Central Nervous System Pathology
Cerebral Oedema and Raised Intracranial Pressure
= Brain and spinal cord are protected by rigid compartment of the skull – cerebral oedema, increases in CSF volume and focally expanding lesions can cause raised intracranial pressure (ICP)
Two types of oedema:
- Vasogenic = blood-brain barrier disruption, increased vascular permeability. Can be localised or generalised. Seen in inflammation or neoplasm.
- Cytotoxic = increase in intracellular fluid due to neuronal/ glial/endothelial cell injury. Seen in hypoxic/ ischaemic insults.
In practice, conditions with generalised oedema are associated with elements of vasogenic and cytotoxic oedema.
Hydrocephalus
= Accumulation of excessive CSF within ventricular system
Mostly due to impaired flow and reabsorption of CSF, rarely with overproduction
Two types:
- Non communicating = only a portion of ventricular system is enlarged
- Communicating = enlargement of entire ventricular system
Hydrocephalus ex vacuo = dilation of ventricular system with compensatory increase in CSF volume secondary to loss of brain parenchyma.
Raised ICP and Herniation
= Raised ICP leads to mass effect within the brain and herniation syndromes:
- Subfalcine (cingulate gyrus) herniation = expansion of cerebral hemispheres displaces cingulate gyrus under the falx cerebri, can cause ACA compression
- Transtentorial (uncinate) herniation = medial aspect of temporal lobe compresses against free margin of tentorium, cranial nerve III can be compressed
- Tonsillar herniation = displacement of cerebellar tonsils through Foramen of Magnum, life threatening due to brainstem compression and compromise of respiratory/ cardiac centres in medulla
Traumatic CNS injuries
Skull fractures
Classification:
‘Displaced’ if the bone has moved into cranial cavity by a distance greater than the thickness of the bone.

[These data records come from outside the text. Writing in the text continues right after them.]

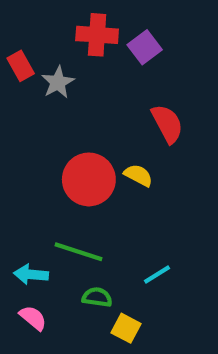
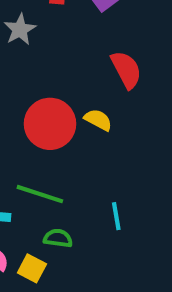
cyan line: (157, 274) -> (116, 216), turned -68
yellow square: (126, 328) -> (32, 268), moved

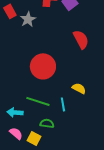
yellow semicircle: (98, 120) -> (79, 88), moved
cyan line: (116, 216) -> (63, 104), moved

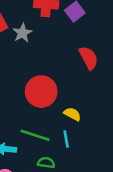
yellow semicircle: (79, 88) -> (72, 114), moved

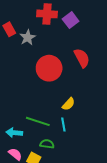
red circle: (41, 92) -> (49, 68), moved
yellow semicircle: (72, 114) -> (69, 104), turned 104

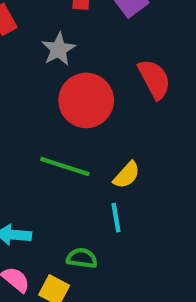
gray star: (28, 37) -> (58, 49), moved
green line: (38, 121) -> (65, 167), moved

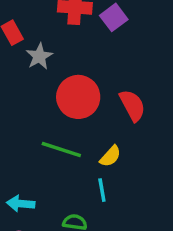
gray star: (58, 49) -> (39, 56), moved
red semicircle: (154, 79) -> (132, 105), moved

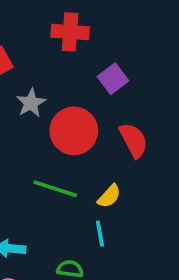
purple square: (114, 17) -> (113, 79), moved
gray star: (39, 56) -> (31, 103), moved

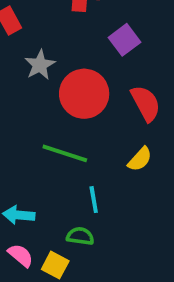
yellow semicircle: (109, 196) -> (140, 159), moved
cyan line: (100, 234) -> (94, 200), moved

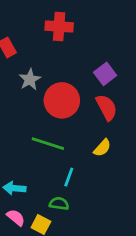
purple square: (125, 40) -> (105, 74), moved
cyan line: (94, 200) -> (69, 177), turned 30

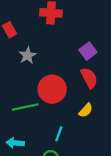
red circle: (62, 100) -> (52, 89), moved
green line: (48, 144) -> (25, 107), moved, turned -30

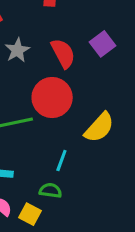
red semicircle: (89, 78) -> (63, 53), moved
yellow semicircle: (86, 110) -> (99, 127), size x1.5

‘Diastatic’ if crosses suture lines
Base of skull fracture is suspected if orbital/ mastoid haematoma, CSF rhinorrhoea/ otorrhea (increased risk of meningitis) or lower cranial nerve deficits.
Parenchymal injuries
Concussion
= Clinical syndrome of altered consciousness secondary to head injury
Sx: Instantaneous onset of transient neurologic dysfunction (loss of consciousness, temporary respiratory arrest, loss of reflexes) with persisting amnesia of events.
Direct
= Contusion or laceration of the brain due to transmission of kinetic energy to soft tissues
Results in tissue displacement, disrupted vascular channels, haemorrhage and oedema.
Crests of gyri, frontal and temporal lobes most susceptible.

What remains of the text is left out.